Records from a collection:

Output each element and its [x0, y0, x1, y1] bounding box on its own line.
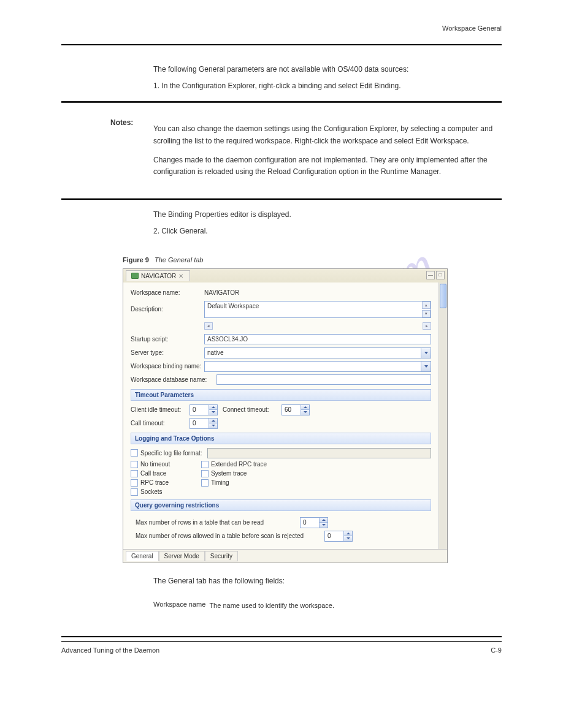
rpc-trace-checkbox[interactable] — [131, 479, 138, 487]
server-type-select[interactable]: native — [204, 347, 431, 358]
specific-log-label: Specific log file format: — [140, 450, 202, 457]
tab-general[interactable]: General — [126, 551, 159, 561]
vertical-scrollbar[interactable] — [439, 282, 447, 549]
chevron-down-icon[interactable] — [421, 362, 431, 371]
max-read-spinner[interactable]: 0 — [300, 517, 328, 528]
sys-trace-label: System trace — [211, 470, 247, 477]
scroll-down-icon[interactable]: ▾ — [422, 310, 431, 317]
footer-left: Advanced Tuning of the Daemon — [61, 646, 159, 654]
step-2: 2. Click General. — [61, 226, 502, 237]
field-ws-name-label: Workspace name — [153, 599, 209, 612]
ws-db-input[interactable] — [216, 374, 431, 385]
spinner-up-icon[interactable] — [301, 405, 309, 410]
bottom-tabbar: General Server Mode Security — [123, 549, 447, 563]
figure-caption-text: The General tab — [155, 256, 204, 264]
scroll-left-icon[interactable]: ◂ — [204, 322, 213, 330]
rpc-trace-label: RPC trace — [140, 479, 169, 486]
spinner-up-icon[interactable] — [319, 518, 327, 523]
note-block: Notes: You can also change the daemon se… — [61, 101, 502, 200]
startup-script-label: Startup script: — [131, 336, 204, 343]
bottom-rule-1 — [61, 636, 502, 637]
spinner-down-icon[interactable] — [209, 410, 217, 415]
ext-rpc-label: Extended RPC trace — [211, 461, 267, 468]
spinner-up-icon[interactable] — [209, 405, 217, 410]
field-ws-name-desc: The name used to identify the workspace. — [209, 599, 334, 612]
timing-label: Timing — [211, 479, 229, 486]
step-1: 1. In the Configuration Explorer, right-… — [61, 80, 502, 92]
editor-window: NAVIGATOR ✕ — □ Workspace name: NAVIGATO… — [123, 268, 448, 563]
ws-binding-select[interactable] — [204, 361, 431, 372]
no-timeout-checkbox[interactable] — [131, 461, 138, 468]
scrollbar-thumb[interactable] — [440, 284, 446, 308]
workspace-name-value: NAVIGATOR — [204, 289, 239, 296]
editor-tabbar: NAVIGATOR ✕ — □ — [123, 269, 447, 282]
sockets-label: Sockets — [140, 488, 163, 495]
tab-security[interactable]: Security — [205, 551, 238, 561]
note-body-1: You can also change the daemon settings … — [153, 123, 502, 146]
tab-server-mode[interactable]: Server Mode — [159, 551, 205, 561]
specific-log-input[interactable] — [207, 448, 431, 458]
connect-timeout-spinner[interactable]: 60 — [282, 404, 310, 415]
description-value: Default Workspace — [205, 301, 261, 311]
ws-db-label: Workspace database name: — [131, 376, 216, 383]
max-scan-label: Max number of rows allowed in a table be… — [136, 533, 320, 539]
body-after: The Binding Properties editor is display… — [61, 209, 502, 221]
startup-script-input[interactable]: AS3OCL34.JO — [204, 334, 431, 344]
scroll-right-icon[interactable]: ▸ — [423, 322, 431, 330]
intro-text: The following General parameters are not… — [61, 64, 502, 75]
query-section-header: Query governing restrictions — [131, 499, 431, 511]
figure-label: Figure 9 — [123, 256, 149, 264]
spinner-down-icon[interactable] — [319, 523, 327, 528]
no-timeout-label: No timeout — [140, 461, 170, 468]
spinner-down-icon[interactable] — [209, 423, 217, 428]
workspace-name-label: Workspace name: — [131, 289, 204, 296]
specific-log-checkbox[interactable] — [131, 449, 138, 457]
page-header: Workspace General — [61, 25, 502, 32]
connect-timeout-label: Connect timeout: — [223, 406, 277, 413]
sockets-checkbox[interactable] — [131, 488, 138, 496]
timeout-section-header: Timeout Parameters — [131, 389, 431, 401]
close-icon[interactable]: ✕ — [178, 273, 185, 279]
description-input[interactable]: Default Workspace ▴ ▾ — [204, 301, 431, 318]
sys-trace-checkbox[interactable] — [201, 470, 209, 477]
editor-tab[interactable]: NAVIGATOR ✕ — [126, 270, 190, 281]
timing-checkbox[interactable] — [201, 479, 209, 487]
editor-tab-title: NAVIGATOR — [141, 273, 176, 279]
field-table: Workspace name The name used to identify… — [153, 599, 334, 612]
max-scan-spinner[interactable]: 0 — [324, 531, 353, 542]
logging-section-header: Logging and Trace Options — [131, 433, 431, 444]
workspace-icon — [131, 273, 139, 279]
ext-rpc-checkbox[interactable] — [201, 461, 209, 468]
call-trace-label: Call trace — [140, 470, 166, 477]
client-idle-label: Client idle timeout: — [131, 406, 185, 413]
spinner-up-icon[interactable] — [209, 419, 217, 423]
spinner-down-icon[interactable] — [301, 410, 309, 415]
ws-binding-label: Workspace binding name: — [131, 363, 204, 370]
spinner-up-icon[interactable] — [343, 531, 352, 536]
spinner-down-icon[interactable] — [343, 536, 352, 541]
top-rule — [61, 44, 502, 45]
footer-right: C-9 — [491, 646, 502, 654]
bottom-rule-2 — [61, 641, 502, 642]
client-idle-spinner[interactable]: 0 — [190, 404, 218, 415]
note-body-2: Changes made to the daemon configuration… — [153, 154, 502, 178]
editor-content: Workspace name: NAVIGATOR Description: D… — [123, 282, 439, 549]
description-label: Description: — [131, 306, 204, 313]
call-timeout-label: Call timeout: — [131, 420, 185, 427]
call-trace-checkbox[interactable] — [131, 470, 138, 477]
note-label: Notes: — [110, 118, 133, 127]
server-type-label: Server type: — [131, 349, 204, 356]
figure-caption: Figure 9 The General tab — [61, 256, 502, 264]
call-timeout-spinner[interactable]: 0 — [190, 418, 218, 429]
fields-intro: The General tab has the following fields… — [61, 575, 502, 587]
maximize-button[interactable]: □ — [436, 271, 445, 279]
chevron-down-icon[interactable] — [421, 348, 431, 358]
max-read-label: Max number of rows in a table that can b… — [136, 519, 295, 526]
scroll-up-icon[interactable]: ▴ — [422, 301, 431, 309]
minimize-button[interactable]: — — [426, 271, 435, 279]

TASK ITEM: Please print all the entries exactly as written, but drop the pictures.

EXPECTED ANSWER:
Output each element and its [x0, y0, x1, y1] bounding box on its own line.
rpc-trace-checkbox[interactable] — [131, 479, 138, 487]
server-type-select[interactable]: native — [204, 347, 431, 358]
specific-log-label: Specific log file format: — [140, 450, 202, 457]
tab-general[interactable]: General — [126, 551, 159, 561]
vertical-scrollbar[interactable] — [439, 282, 447, 549]
chevron-down-icon[interactable] — [421, 362, 431, 371]
max-read-spinner[interactable]: 0 — [300, 517, 328, 528]
sys-trace-label: System trace — [211, 470, 247, 477]
scroll-down-icon[interactable]: ▾ — [422, 310, 431, 317]
footer-left: Advanced Tuning of the Daemon — [61, 646, 159, 654]
step-2: 2. Click General. — [61, 226, 502, 237]
field-ws-name-label: Workspace name — [153, 599, 209, 612]
ws-db-input[interactable] — [216, 374, 431, 385]
spinner-up-icon[interactable] — [301, 405, 309, 410]
bottom-tabbar: General Server Mode Security — [123, 549, 447, 563]
figure-caption-text: The General tab — [155, 256, 204, 264]
scroll-left-icon[interactable]: ◂ — [204, 322, 213, 330]
rpc-trace-label: RPC trace — [140, 479, 169, 486]
spinner-up-icon[interactable] — [319, 518, 327, 523]
note-block: Notes: You can also change the daemon se… — [61, 101, 502, 200]
startup-script-label: Startup script: — [131, 336, 204, 343]
bottom-rule-1 — [61, 636, 502, 637]
spinner-down-icon[interactable] — [209, 410, 217, 415]
ext-rpc-label: Extended RPC trace — [211, 461, 267, 468]
spinner-up-icon[interactable] — [209, 405, 217, 410]
field-ws-name-desc: The name used to identify the workspace. — [209, 599, 334, 612]
timing-label: Timing — [211, 479, 229, 486]
step-1: 1. In the Configuration Explorer, right-… — [61, 80, 502, 92]
editor-window: NAVIGATOR ✕ — □ Workspace name: NAVIGATO… — [123, 268, 448, 563]
ws-binding-select[interactable] — [204, 361, 431, 372]
no-timeout-checkbox[interactable] — [131, 461, 138, 468]
scrollbar-thumb[interactable] — [440, 284, 446, 308]
workspace-name-value: NAVIGATOR — [204, 289, 239, 296]
editor-tabbar: NAVIGATOR ✕ — □ — [123, 269, 447, 282]
sockets-label: Sockets — [140, 488, 163, 495]
tab-security[interactable]: Security — [205, 551, 238, 561]
note-body-1: You can also change the daemon settings … — [153, 123, 502, 146]
tab-server-mode[interactable]: Server Mode — [159, 551, 205, 561]
specific-log-input[interactable] — [207, 448, 431, 458]
connect-timeout-spinner[interactable]: 60 — [282, 404, 310, 415]
description-value: Default Workspace — [205, 301, 261, 311]
ws-db-label: Workspace database name: — [131, 376, 216, 383]
max-scan-label: Max number of rows allowed in a table be… — [136, 533, 320, 539]
body-after: The Binding Properties editor is display… — [61, 209, 502, 221]
startup-script-input[interactable]: AS3OCL34.JO — [204, 334, 431, 344]
scroll-right-icon[interactable]: ▸ — [423, 322, 431, 330]
intro-text: The following General parameters are not… — [61, 64, 502, 75]
query-section-header: Query governing restrictions — [131, 499, 431, 511]
figure-label: Figure 9 — [123, 256, 149, 264]
spinner-down-icon[interactable] — [319, 523, 327, 528]
no-timeout-label: No timeout — [140, 461, 170, 468]
spinner-down-icon[interactable] — [209, 423, 217, 428]
workspace-name-label: Workspace name: — [131, 289, 204, 296]
specific-log-checkbox[interactable] — [131, 449, 138, 457]
page-header: Workspace General — [61, 25, 502, 32]
connect-timeout-label: Connect timeout: — [223, 406, 277, 413]
sockets-checkbox[interactable] — [131, 488, 138, 496]
timeout-section-header: Timeout Parameters — [131, 389, 431, 401]
close-icon[interactable]: ✕ — [178, 273, 185, 279]
description-input[interactable]: Default Workspace ▴ ▾ — [204, 301, 431, 318]
sys-trace-checkbox[interactable] — [201, 470, 209, 477]
editor-tab[interactable]: NAVIGATOR ✕ — [126, 270, 190, 281]
timing-checkbox[interactable] — [201, 479, 209, 487]
editor-tab-title: NAVIGATOR — [141, 273, 176, 279]
field-table: Workspace name The name used to identify… — [153, 599, 334, 612]
max-scan-spinner[interactable]: 0 — [324, 531, 353, 542]
logging-section-header: Logging and Trace Options — [131, 433, 431, 444]
workspace-icon — [131, 273, 139, 279]
ext-rpc-checkbox[interactable] — [201, 461, 209, 468]
call-trace-label: Call trace — [140, 470, 166, 477]
client-idle-label: Client idle timeout: — [131, 406, 185, 413]
spinner-up-icon[interactable] — [209, 419, 217, 423]
spinner-down-icon[interactable] — [301, 410, 309, 415]
ws-binding-label: Workspace binding name: — [131, 363, 204, 370]
spinner-up-icon[interactable] — [343, 531, 352, 536]
spinner-down-icon[interactable] — [343, 536, 352, 541]
top-rule — [61, 44, 502, 45]
footer-right: C-9 — [491, 646, 502, 654]
bottom-rule-2 — [61, 641, 502, 642]
client-idle-spinner[interactable]: 0 — [190, 404, 218, 415]
note-body-2: Changes made to the daemon configuration… — [153, 154, 502, 178]
editor-content: Workspace name: NAVIGATOR Description: D… — [123, 282, 439, 549]
description-label: Description: — [131, 306, 204, 313]
call-timeout-label: Call timeout: — [131, 420, 185, 427]
call-trace-checkbox[interactable] — [131, 470, 138, 477]
note-label: Notes: — [110, 118, 133, 127]
server-type-label: Server type: — [131, 349, 204, 356]
figure-caption: Figure 9 The General tab — [61, 256, 502, 264]
call-timeout-spinner[interactable]: 0 — [190, 418, 218, 429]
fields-intro: The General tab has the following fields… — [61, 575, 502, 587]
maximize-button[interactable]: □ — [436, 271, 445, 279]
chevron-down-icon[interactable] — [421, 348, 431, 358]
max-read-label: Max number of rows in a table that can b… — [136, 519, 295, 526]
scroll-up-icon[interactable]: ▴ — [422, 301, 431, 309]
minimize-button[interactable]: — — [426, 271, 435, 279]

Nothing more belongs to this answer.